Start of Task input

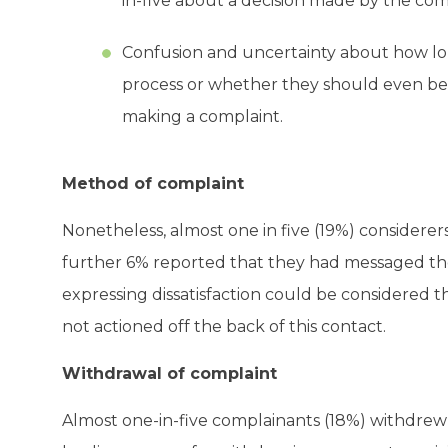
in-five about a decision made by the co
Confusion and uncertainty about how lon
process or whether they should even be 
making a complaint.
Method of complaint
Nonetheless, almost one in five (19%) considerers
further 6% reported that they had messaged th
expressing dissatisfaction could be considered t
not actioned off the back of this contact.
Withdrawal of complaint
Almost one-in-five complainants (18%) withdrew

End of Task input
Start of Task input

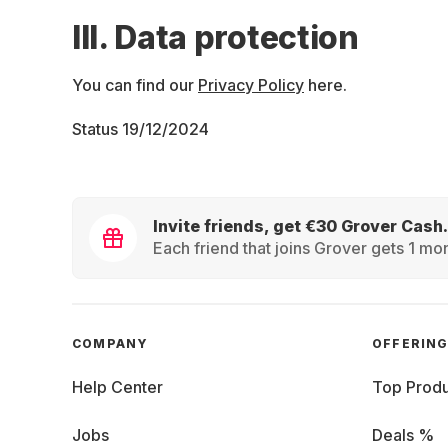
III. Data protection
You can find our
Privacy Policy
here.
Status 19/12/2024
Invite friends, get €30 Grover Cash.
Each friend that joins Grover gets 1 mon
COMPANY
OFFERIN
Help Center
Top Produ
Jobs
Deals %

End of Task input

Goal of the exercise –
Within the data above, the span starting at the line containing "further 6% reported that they had messaged th" and ending at the line containing "Almost one-in-five complainants" is to be retyped exactly, with no other lines.

Answer for this exercise –
further 6% reported that they had messaged th
expressing dissatisfaction could be considered t
not actioned off the back of this contact.
Withdrawal of complaint
Almost one-in-five complainants (18%) withdrew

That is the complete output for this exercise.